▶ _Work to be completed_:
Here are some records; quote them exactly, leaving out the pictures.
Data for review: Begin
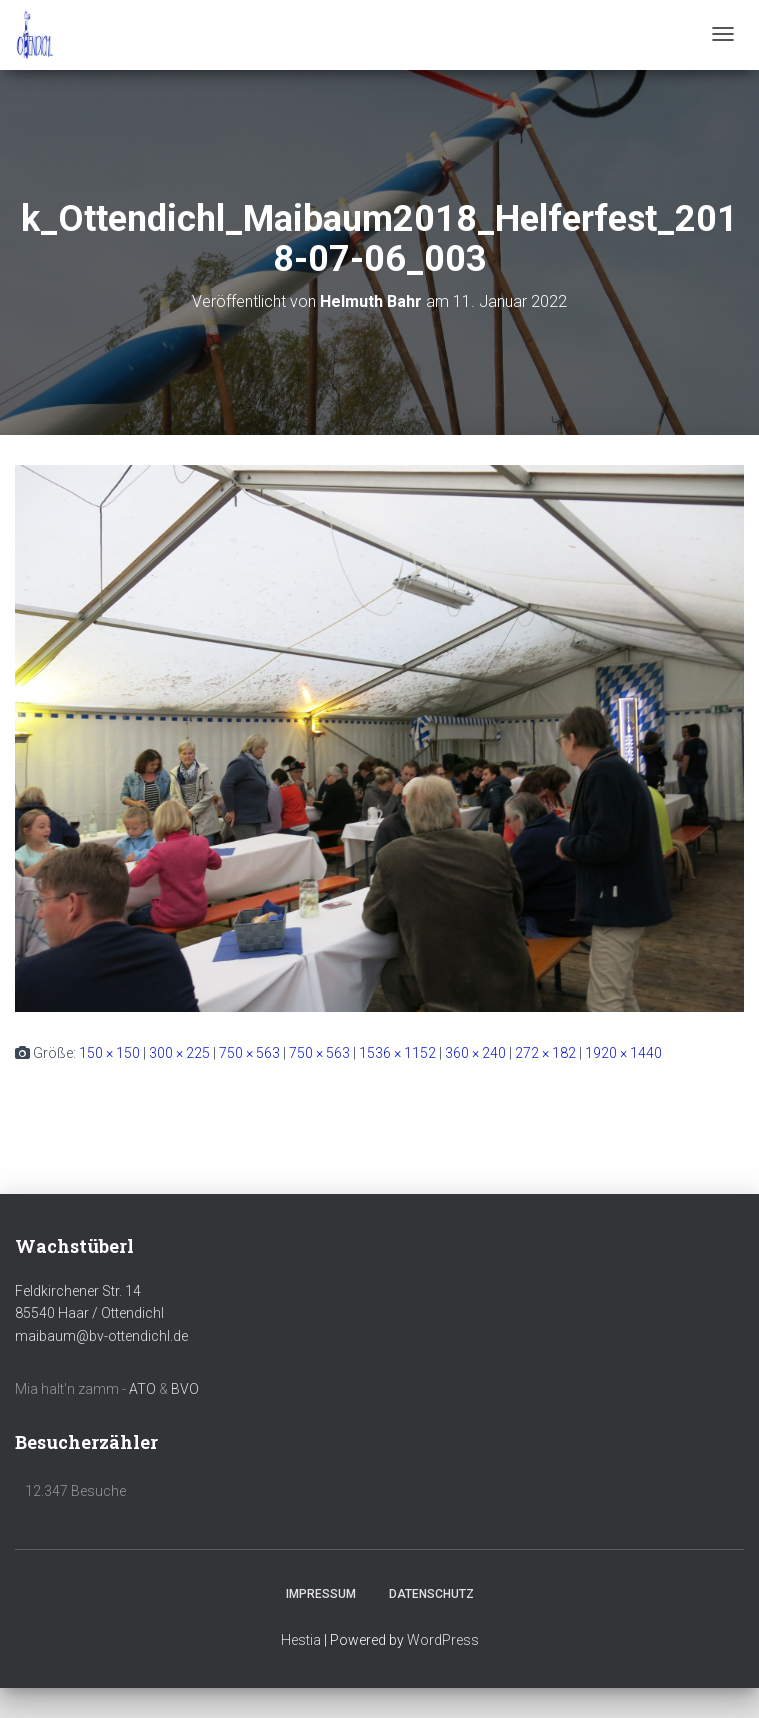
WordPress (443, 1640)
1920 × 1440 (623, 1053)
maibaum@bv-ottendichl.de (101, 1336)
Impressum (321, 1594)
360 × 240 (475, 1053)
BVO (185, 1389)
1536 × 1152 (397, 1053)
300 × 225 (179, 1053)
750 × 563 (249, 1053)
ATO (142, 1389)
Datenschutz (431, 1594)
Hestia (301, 1640)
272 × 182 (545, 1053)
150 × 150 (109, 1053)
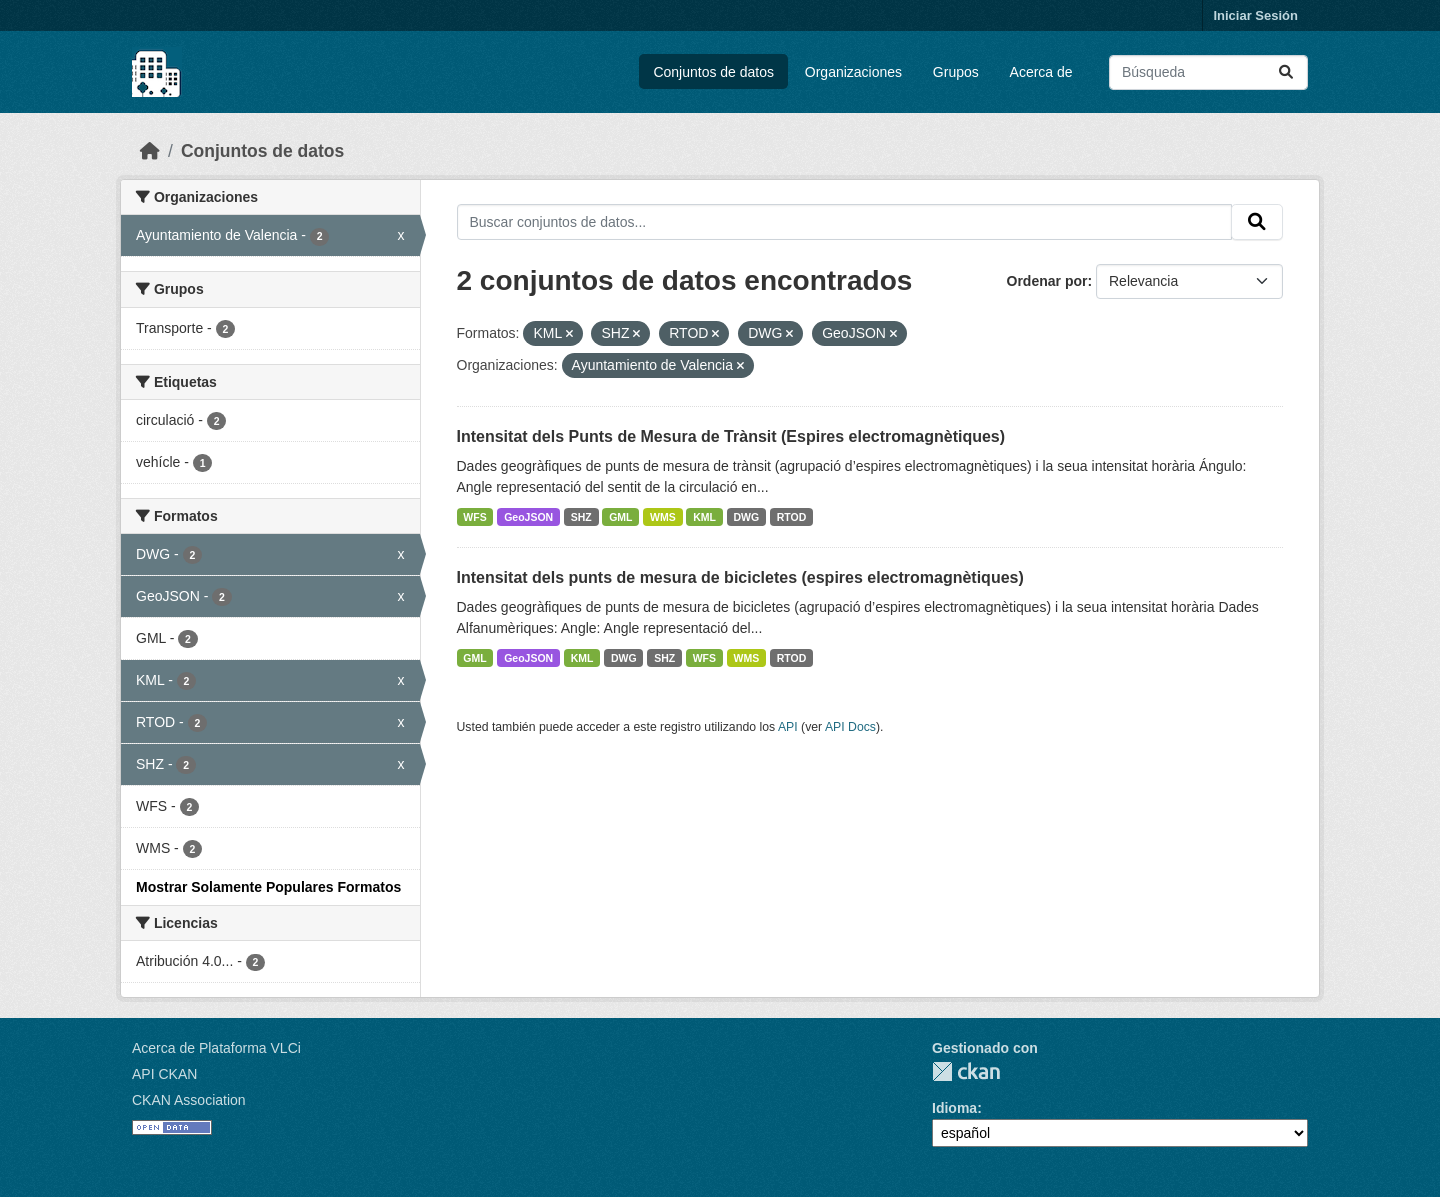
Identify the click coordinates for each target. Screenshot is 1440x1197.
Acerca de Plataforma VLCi (216, 1048)
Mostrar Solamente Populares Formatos (268, 887)
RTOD (792, 517)
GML (620, 517)
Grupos (956, 72)
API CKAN (164, 1074)
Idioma (954, 1108)
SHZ (581, 517)
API (788, 727)
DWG (747, 517)
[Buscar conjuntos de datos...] (1208, 72)
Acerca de (1041, 72)
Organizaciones (853, 72)
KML (704, 517)
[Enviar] (1286, 72)
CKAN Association (189, 1100)
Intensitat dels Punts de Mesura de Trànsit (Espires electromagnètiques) (731, 436)
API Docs (850, 727)
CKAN (966, 1071)
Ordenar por (1047, 281)
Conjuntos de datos (713, 72)
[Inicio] (150, 151)
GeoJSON (528, 517)
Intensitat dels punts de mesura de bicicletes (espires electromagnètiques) (740, 577)
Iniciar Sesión (1255, 15)
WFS (474, 517)
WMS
Data for review: End
▶ _Result of the exercise_:
WordPress (443, 1640)
1920 × 1440 (623, 1053)
maibaum@bv-ottendichl.de (101, 1336)
Impressum (321, 1594)
360 × 240 (475, 1053)
BVO (185, 1389)
1536 × 1152 (397, 1053)
300 × 225 (179, 1053)
750 × 563 (249, 1053)
ATO (142, 1389)
Datenschutz (431, 1594)
Hestia (301, 1640)
272 × 182 (545, 1053)
150 × 150 (109, 1053)
Identify the click coordinates for each target. Screenshot is 1440x1197.
Acerca de Plataforma VLCi (216, 1048)
Mostrar Solamente Populares Formatos (268, 887)
RTOD (792, 517)
GML (620, 517)
Grupos (956, 72)
API CKAN (164, 1074)
Idioma (954, 1108)
SHZ (581, 517)
API (788, 727)
DWG (747, 517)
[Buscar conjuntos de datos...] (1208, 72)
Acerca de (1041, 72)
Organizaciones (853, 72)
KML (704, 517)
[Enviar] (1286, 72)
CKAN Association (189, 1100)
Intensitat dels Punts de Mesura de Trànsit (Espires electromagnètiques) (731, 436)
API Docs (850, 727)
CKAN (966, 1071)
Ordenar por (1047, 281)
Conjuntos de datos (713, 72)
[Inicio] (150, 151)
GeoJSON (528, 517)
Intensitat dels punts de mesura de bicicletes (espires electromagnètiques) (740, 577)
Iniciar Sesión (1255, 15)
WFS (474, 517)
WMS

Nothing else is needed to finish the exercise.